IIT-Madras and TANSTIA FNF Service Centre sign MoU on technology transfer of water treatment system and analysis kits
Professor Ligy Philip develops economical and easy-to-use water quality testing kits to detect bacteriological quality, fluoride, residual chlorine and pH
Chennai, March 20, 2017: The Indian Institute of Technology – Madras signed a Memorandum of Understanding (MoU) with TANSTIA-FNF Service Centre on Monday (March 20) for the technology transfer of 'Point of use Water Treatment System and Water Analysis Kits'. The T-FNF Service Centre will take this technology to small industries. IIT – Madras has not patented the technology and is giving it away almost free of cost.
Prof. Krishnan Balasubramaniam, Dean, Industrial Consultancy and Sponsored Research, IIT – Madras and C. Babu, Chairman, TANSTIA-FNF Service Centre, signed the MoU. Mr. Babu said that the plan was to take this technology to 1,500 entrepreneurs in five years.
In many rural areas of the country, people remain unaware of the quality of water they use for drinking and other purposes. They assess quality based on its colour, odour and taste. While groundwater that appears safe be contaminated, water that appears bad but originating from a good source might require only a simple treatment to make it potable.
Most of these mistakes are committed due to lack of awareness and access to water testing facilities. Towards this, the IIT-Madras has developed a 'Point of use' water treatment system and an easy-to-use water testing kits designed specifically for rural areas.
Prof. Krishnan Balasubramaniam said, “IIT professors are committed to societal development at various levels. This is a grassroots level project that benefits day-to-day entrepreneurs who make a living. While the institutions can develop new technologies, it is organizations such as TANSTIA that can take it from the laboratories to the grassroots.”
Water Testing Kits
Prof. Ligy Philip of the Department of Civil Engineering, along with her students Dr. R. Elangovan and Mr. D. Kumaran, developed two water testing kits, one for 14 parameters and another for 24 parameters. The 14 parameters test kit can be used for (i) pH, (ii) total hardness, (iii) chlorides, (iv) dissolved solids, (v) calcium, (vi) sulphate, (vii) nitrate, (viii) fluoride, (ix) alkalinity, (x) magnesium, (xi) acidity, (xii) phosphate, (xiii) residual chlorine and (xiv) bacteriological quality.
“We developed the water testing kits with inputs from local communities and their involvement as well. Using this kit for continuous monitoring of drinking water quality significantly improved the public health,” said Prof. Ligy Philip.
The kits have already been tested extensively in the field. United Nations International Children's Emergency Fund or UNICEF sponsored several training programs in Krishnagiri district where the testing kits were distributed to 176 panchayats.
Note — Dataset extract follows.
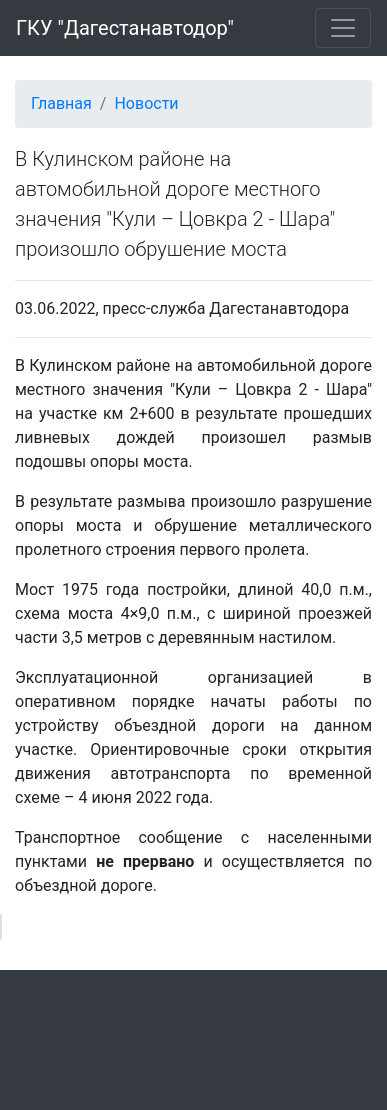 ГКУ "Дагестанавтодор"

R. Vijayalakshmi, Director, TANSTIA-FNF Service Centre, said “We have been awarded i-STED project by the Central Government’s Department of Science and Technology. Under this, we identify entrepreneurs and hand-hold them to start an industry based on technologies developed by institutions.” S. Rathna Pandian, Project Officer, i-STED, said that the technology will be taken to all 32 districts of Tamilnadu.
Easy-to-use Water Filters
A simple, easy-to-make and easy-to-use domestic water filter has also been developed. The research project was funded by International Development Research Centre (IDRC), a public corporation created by the Canadian Government. The ‘Point of Use’ water treatment system will remove turbidity, organic matter, colour and odour besides most bacteriological contamination. The filtered water is collected in a container with proper lid, tap and chlorine tablet is added to remove microbes. The maintenance of the system is very simple. ‘Point of Use’ systems are installed at a single water connections like under kitchen counters or bathroom sinks.
In India, in almost all the states, availability of potable water in adequate quantities is a severe problem in rural areas. Nature of the problem varies from state to state. In some places, it is an “availability” problem, whereas in other places, it is a “quality” problem.
In many places, people, especially women and children spend a significant amount of their time and energy for fetching potable water for their day to day use. In this context, the 1967 batch alumni of IIT Madras initiated a project titled “Ramachandran Jaikumar Initiative for Rural Technologies” to focus on (i) water supply and sanitation (ii) alternative energy through biogas. IIT Madras was chosen for technical input and project implementation.